Hi, I am doing a project where I create parser that can be used to guide LLMs.
Here is a link if you like to check it out:
I have two, possibly related, problems. I am using huggingface transformers and TinyLlama/TinyLlama_v1.1. I’m on a laptop with no GPU.
Problem 1: I want to have a dictionary of token_string → token_id, where the token_string has the tokenizers special characters like space and newline translated into the normal ’ ', ‘\n’. I’m doing regex matching against the token strings. Currently I am achiving this by using the following function:
def fix_token( s ) :
return s.replace( chr( 9601 ), ' ' ).replace( '<0x0A>', '\n' )
I’m thinking there is a better way to achieve this by using the tokenizer.
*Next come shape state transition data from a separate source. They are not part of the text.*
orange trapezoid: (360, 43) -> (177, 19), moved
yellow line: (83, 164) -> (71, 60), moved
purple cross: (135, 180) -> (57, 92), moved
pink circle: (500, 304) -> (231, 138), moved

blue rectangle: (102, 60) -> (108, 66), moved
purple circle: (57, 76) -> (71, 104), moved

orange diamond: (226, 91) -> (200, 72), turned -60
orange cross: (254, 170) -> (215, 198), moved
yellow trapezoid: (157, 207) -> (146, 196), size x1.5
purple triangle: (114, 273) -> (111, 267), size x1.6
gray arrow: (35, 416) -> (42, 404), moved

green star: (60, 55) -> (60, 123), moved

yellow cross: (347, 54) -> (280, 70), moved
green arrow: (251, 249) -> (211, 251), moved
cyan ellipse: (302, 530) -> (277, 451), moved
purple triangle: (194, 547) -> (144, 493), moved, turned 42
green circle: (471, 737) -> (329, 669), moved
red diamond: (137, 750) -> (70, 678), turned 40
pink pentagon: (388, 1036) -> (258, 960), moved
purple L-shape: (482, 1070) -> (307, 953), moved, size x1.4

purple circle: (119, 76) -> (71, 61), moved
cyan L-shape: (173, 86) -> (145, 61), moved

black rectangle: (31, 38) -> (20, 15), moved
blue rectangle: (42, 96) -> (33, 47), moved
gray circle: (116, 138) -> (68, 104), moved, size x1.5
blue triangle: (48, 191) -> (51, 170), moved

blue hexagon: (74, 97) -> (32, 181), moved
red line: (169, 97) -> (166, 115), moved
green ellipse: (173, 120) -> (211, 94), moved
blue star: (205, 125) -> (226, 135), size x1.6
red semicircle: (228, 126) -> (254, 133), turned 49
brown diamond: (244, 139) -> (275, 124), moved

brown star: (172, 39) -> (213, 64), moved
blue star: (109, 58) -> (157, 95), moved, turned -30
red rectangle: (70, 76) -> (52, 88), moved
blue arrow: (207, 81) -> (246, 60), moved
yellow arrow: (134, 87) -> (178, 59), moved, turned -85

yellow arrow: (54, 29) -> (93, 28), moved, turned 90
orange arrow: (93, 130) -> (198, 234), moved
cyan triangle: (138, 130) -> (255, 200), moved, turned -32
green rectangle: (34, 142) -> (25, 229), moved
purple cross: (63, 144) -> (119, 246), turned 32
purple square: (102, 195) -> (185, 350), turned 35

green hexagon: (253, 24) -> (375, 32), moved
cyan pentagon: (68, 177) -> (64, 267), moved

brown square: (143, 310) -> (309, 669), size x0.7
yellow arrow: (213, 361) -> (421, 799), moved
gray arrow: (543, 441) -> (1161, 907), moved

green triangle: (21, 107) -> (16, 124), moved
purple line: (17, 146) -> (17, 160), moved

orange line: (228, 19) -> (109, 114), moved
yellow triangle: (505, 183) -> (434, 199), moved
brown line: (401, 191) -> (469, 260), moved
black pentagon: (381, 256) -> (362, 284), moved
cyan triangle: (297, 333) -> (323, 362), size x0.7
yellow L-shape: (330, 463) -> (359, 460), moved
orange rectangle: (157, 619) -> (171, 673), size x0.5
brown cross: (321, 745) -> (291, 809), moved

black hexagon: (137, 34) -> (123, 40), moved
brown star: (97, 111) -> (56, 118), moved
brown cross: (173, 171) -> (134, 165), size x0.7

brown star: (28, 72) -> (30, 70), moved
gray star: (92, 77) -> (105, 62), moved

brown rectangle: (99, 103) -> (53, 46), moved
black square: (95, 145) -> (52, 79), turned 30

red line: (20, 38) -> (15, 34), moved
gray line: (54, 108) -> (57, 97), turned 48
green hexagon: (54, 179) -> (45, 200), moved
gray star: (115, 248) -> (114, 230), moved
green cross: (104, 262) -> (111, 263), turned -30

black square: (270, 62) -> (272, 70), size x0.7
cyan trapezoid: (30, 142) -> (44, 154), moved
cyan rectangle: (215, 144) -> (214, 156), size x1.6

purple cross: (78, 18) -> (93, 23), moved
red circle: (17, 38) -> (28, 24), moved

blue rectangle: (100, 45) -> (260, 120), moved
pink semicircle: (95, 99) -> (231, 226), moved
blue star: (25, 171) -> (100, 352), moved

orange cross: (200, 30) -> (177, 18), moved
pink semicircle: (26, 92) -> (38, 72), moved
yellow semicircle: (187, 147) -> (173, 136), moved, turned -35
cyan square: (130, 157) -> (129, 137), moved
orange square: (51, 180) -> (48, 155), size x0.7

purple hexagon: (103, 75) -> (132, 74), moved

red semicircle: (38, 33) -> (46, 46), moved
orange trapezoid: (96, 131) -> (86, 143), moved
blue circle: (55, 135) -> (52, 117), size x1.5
I’ve tried tried the following :
s1 = tokenizer.convert_ids_to_tokens( [ 29504 ] )
print( 's1', s1 )
s2 = tokenizer.convert_tokens_to_string( s1 )
print( 's2', [ s2 ] )
s3 = tokenizer.decode( [ 29504 ] )
print( 's3', [ s3 ] )
which outputs:
s1 ['▁terminate']
s2 ['terminate']
s3 ['terminate']
Strangely convert_tokens_to_string handles newline “correctly”. The output I am hoping for starts with an ordinary space like this:
[' terminate']
Problem 2: The second problem is that ‘’ sometimes encodes to something that decodes to ' ', that is adding a succeeding space.
Notice that I am decoding the output_ids of model.generate ( to use for regex pattern matching ) and then I encode it again so that
the model get the expected tokenization of the string.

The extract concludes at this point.